> **Provided entries**

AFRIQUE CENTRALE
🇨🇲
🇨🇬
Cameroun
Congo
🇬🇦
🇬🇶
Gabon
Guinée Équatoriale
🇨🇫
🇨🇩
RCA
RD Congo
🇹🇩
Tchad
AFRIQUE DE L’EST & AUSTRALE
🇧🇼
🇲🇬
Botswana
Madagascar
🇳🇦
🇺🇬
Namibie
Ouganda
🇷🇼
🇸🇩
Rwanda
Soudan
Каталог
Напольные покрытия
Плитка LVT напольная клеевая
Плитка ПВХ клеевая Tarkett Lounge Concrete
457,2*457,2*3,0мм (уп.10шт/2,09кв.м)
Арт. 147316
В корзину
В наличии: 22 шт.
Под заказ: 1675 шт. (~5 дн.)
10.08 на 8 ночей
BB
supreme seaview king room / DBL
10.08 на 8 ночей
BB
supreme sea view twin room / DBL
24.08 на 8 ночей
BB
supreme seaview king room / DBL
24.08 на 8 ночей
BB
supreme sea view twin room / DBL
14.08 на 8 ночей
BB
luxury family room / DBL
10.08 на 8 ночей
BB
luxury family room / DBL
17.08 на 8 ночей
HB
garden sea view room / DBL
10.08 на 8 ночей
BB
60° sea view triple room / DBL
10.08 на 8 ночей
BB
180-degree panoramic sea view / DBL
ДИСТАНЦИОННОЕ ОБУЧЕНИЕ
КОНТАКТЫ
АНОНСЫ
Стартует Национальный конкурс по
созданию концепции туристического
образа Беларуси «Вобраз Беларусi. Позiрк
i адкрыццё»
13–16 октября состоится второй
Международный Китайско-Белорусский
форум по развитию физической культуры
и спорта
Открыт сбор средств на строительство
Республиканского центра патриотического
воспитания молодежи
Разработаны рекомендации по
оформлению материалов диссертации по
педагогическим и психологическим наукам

> **Your instructions**
Exactly as they stand above, repeat all the records.

> **Answer section**
AFRIQUE CENTRALE
🇨🇲
🇨🇬
Cameroun
Congo
🇬🇦
🇬🇶
Gabon
Guinée Équatoriale
🇨🇫
🇨🇩
RCA
RD Congo
🇹🇩
Tchad
AFRIQUE DE L’EST & AUSTRALE
🇧🇼
🇲🇬
Botswana
Madagascar
🇳🇦
🇺🇬
Namibie
Ouganda
🇷🇼
🇸🇩
Rwanda
Soudan
Каталог
Напольные покрытия
Плитка LVT напольная клеевая
Плитка ПВХ клеевая Tarkett Lounge Concrete
457,2*457,2*3,0мм (уп.10шт/2,09кв.м)
Арт. 147316
В корзину
В наличии: 22 шт.
Под заказ: 1675 шт. (~5 дн.)
10.08 на 8 ночей
BB
supreme seaview king room / DBL
10.08 на 8 ночей
BB
supreme sea view twin room / DBL
24.08 на 8 ночей
BB
supreme seaview king room / DBL
24.08 на 8 ночей
BB
supreme sea view twin room / DBL
14.08 на 8 ночей
BB
luxury family room / DBL
10.08 на 8 ночей
BB
luxury family room / DBL
17.08 на 8 ночей
HB
garden sea view room / DBL
10.08 на 8 ночей
BB
60° sea view triple room / DBL
10.08 на 8 ночей
BB
180-degree panoramic sea view / DBL
ДИСТАНЦИОННОЕ ОБУЧЕНИЕ
КОНТАКТЫ
АНОНСЫ
Стартует Национальный конкурс по
созданию концепции туристического
образа Беларуси «Вобраз Беларусi. Позiрк
i адкрыццё»
13–16 октября состоится второй
Международный Китайско-Белорусский
форум по развитию физической культуры
и спорта
Открыт сбор средств на строительство
Республиканского центра патриотического
воспитания молодежи
Разработаны рекомендации по
оформлению материалов диссертации по
педагогическим и психологическим наукам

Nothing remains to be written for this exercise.